Ma perché le aflatossine sono così pericolose? “Sono sostanze tossiche naturali, che appartengono alla categoria delle micotossine e sono prodotte dal metabolismo secondario di alcuni ceppi fungini della specie Aspergillus flavus. Tali sostanze possono svilupparsi su numerosi substrati vegetali quali i cereali – soprattutto il mais – che sono stati oggetto dello studio. L’aflatossina B1, in particolare, provoca tossicità genica: è stata riconosciuta come causa di una forma di tumore al fegato ed è dotata di proprietà immunosoppressive”, afferma Antonio Moretti dell’Ispa-Cnr. “Se l’Europa non vorrà rimanere impreparata di fronte all’emergenza aflatossine dovrà adottare una serie di strategie basate su previsioni meteo e buone pratiche agricole, come l’uso di agenti di controllo biologico e l’inserimento di cultivar particolarmente resistenti. L’attuale pratica di destinare il mais contaminato ai biodigestori, ossia impianti specifici di smaltimento, può infatti rappresentare un palliativo per mercati e produttori, ma non la soluzione al problema”.

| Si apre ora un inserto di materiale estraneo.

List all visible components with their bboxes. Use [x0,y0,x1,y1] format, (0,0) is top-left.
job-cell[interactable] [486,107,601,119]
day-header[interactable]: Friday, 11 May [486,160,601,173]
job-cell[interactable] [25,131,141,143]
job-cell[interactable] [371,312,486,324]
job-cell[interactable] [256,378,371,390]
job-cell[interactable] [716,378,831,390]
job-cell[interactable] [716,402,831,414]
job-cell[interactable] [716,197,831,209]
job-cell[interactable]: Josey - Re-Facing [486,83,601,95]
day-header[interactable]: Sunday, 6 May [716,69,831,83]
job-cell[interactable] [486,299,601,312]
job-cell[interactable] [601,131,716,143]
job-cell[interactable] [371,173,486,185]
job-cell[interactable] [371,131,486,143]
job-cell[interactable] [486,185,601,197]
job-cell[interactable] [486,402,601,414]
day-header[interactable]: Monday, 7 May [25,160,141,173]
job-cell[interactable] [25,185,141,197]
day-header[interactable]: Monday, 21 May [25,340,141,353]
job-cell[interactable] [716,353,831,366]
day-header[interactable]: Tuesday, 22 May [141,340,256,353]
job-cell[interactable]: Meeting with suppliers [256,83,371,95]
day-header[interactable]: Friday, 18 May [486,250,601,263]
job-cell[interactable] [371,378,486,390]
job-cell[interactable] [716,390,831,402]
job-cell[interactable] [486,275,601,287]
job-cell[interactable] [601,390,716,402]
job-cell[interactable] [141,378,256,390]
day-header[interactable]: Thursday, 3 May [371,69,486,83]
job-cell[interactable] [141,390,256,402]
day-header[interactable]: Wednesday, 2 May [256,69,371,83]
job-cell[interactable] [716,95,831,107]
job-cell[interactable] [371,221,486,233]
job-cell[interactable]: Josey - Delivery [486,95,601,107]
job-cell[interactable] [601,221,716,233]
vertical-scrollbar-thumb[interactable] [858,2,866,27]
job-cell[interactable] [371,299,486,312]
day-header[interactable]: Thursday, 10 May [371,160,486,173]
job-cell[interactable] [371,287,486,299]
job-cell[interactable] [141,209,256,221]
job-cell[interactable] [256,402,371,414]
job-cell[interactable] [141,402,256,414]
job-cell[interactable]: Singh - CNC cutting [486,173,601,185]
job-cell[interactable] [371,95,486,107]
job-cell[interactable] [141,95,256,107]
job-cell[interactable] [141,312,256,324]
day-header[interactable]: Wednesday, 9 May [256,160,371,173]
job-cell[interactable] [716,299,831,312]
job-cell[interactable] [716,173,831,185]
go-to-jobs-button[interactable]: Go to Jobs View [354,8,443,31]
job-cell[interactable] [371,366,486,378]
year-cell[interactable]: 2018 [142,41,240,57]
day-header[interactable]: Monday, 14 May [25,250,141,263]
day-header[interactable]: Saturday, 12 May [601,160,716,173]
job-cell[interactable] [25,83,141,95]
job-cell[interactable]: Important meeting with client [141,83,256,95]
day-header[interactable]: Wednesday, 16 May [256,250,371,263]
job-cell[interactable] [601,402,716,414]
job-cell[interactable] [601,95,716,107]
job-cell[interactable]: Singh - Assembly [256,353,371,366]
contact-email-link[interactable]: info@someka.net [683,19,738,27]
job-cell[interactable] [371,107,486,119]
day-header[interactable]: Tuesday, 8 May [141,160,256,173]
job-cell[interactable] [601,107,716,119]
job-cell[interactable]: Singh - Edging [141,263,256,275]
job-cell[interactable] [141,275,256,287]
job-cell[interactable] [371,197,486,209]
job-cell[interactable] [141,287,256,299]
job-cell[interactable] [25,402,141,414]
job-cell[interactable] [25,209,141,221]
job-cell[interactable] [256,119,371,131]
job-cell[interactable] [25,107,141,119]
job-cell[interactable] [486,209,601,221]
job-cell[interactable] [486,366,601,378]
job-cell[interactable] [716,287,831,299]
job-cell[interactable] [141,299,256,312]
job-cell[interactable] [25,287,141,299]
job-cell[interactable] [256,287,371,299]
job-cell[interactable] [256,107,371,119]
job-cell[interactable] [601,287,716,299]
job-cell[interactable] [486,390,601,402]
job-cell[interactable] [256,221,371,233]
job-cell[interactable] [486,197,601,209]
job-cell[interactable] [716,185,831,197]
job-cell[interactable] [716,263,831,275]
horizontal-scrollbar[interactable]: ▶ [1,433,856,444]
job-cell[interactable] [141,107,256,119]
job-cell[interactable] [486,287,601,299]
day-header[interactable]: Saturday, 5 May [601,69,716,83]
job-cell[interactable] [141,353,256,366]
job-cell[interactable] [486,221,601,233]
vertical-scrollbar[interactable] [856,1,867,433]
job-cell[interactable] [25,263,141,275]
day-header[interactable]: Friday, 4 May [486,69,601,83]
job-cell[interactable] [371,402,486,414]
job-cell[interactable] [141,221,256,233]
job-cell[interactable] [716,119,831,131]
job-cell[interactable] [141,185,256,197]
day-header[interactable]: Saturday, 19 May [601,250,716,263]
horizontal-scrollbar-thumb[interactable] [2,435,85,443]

In riferimento al recente accordo di Parigi sul contenimento del riscaldamento globale fino a un massimo di 1,5°C è quindi chiaro che un tale obiettivo non mette al riparo dal rischio di contaminazione tossicologica dei cereali. “Se da punto di vista politico l’accordo ha rappresentato un successo, altrettanto non può dirsi per l’emergenza tossine: a tale livello di riscaldamento, infatti, corrisponderebbe un aumento molto significativo di aflatossina B1”, conclude Toscano. “Oggi, grazie al gran numero di controlli, dal campo alla tavola, i rischi per il consumatore restano contenuti, ma occorre pensare fin da ora all’approvvigionamento di materia prima salubre nel prossimo futuro”.